Bush school is registered with the Ministry of Education as an independent school, and therefore does not have to abide by the standard New Zealand curriculum, although it is subject to ministerial oversight.
Loosely inspired by the Sudbury Valley School in the US, which in turn was inspired by A.S Neill’s Summerhill school in the UK, since launching in January Moncarz has been fielding requests from around New Zealand and abroad to open chapters of Bush School in places as far afield as China and Europe.
Dr David Berg, a senior lecturer in education at the University of Otago, says there is a growing precedent for alternative “bush” schools worldwide, especially in Scandinavia, where some kindergarten children go ice-fishing during the school day.
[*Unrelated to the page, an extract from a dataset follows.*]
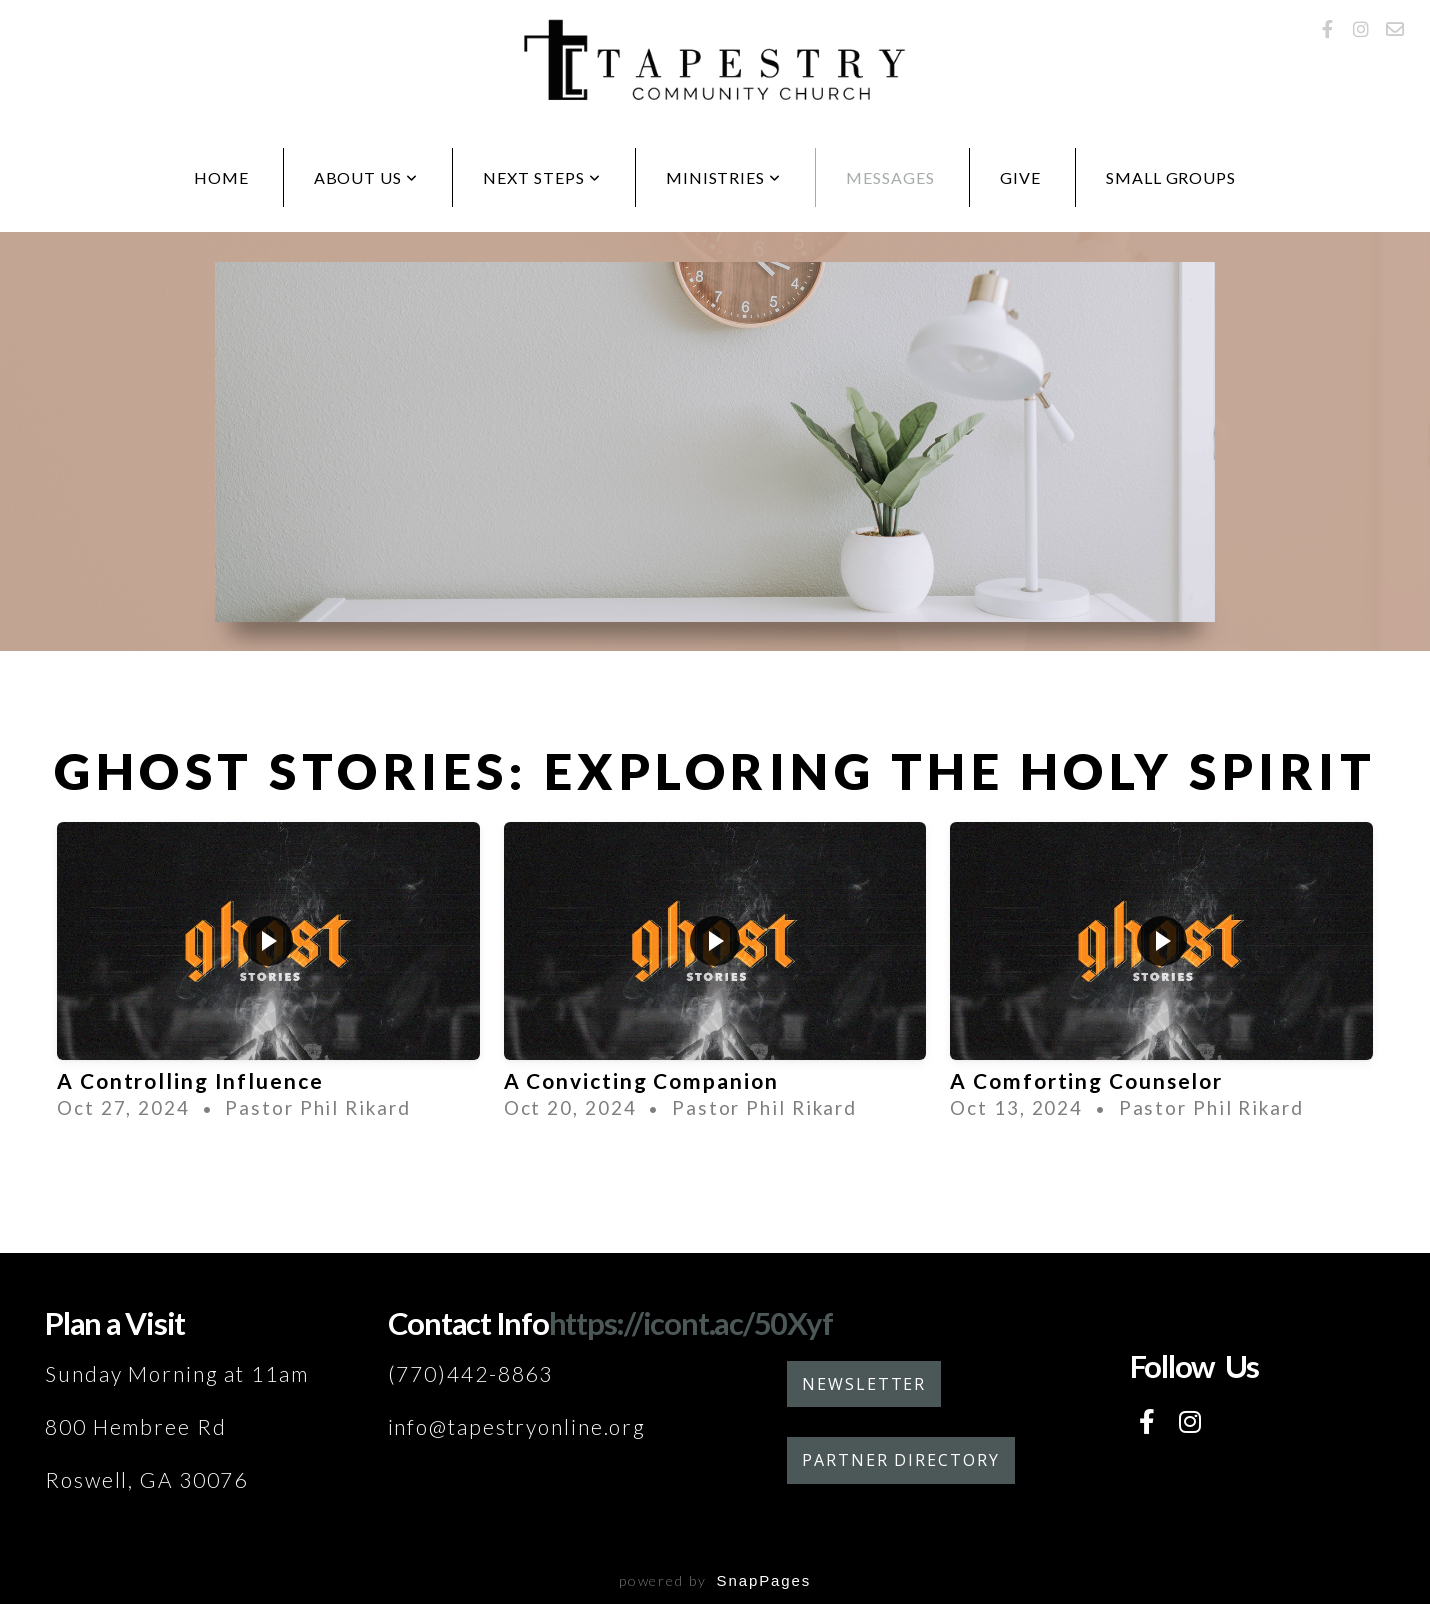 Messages (890, 177)
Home (221, 177)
However he says educators need to be careful that children are offered the full-range of skills required to get by and find employment in the modern world.
“Lots of people feel there is a disconnect with nature and the outdoors and people value that and are drawn to it,” says Dr Berg.
“In a modern society to be successful there are a range of skills to be developed and perhaps only some of those can be developed outside.”
Cathy Wylie Chief Researcher at the New Zealand Council for Educational Research said: “Deep Green Bush school is an outlier in terms of NZ schools.
“We’ve certainly had some private schools set up by parents and teachers that have drawn inspiration from schools like Summerhill, but nothing that has designed its programme and pedagogy in such a focused way around hunting and gathering.”
Moncarz insists that the school isn’t an “experiment” in education, and is based on two millions years of evidence of how parents have raised their kids, at one with nature.
“We don’t want to be one of a kind, we want to replace mainstream schools,” Moncarz.
“We are using the same wisdom parents have used to teach their kids for millions of years. Locking kids in a classroom and forcing them to learn just causes a lot of problems.”